Singularities in fidelity surfaces for quantum phase transitions: a geometric perspective

TL;DR

This paper explores how the geometric properties of fidelity surfaces, specifically Gaussian curvature, reveal quantum phase transitions and critical behavior in quantum lattice systems, exemplified by the transverse Ising model.

Contribution

It introduces a geometric perspective using Gaussian curvature to identify and analyze quantum phase transitions, including finite size scaling and critical exponent extraction.

Findings

Gaussian curvature becomes singular at transition points.

Finite size scaling confirms the critical exponent matches conformal invariance.

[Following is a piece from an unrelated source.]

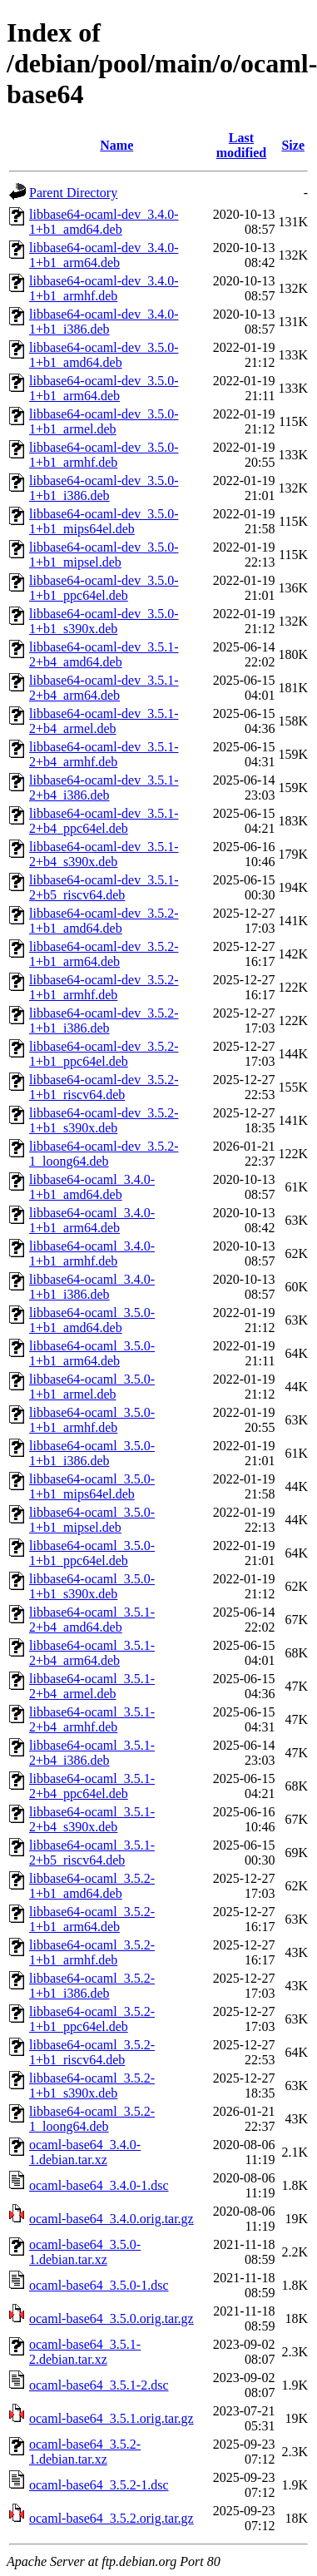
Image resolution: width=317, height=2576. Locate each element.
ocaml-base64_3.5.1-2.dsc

Fidelity surface geometry effectively detects quantum criticality.

Abstract

The fidelity per site between two ground states of a quantum lattice system corresponding to different values of the control parameter defines a surface embedded in a Euclidean space. The Gaussian curvature naturally quantifies quantum fluctuations that destroy orders at transition points. It turns out that quantum fluctuations wildly distort the fidelity surface near the transition points, at which the Gaussian curvature is singular in the thermodynamic limit. As a concrete example, the one-dimensional quantum Ising model in a transverse field is analyzed. We also perform a finite size scaling analysis for the transverse Ising model of finite sizes. The scaling behavior for the Gaussian curvature is numerically checked and the correlation length critical exponent is extracted, which is consistent with the conformal invariance at the critical point.